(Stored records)
■ ■ ■
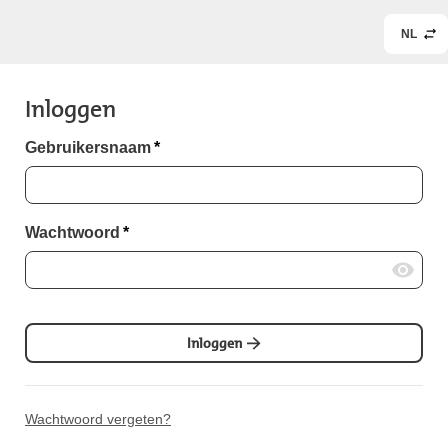
NL
Inloggen
Gebruikersnaam
*
Wachtwoord
*
Inloggen
Wachtwoord vergeten?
■ ■ ■
▸ What this task involves: The data should be printed again unchanged; leave its pictures out.

▸ Finished task:
NL
Inloggen
Gebruikersnaam
*
Wachtwoord
*
Inloggen
Wachtwoord vergeten?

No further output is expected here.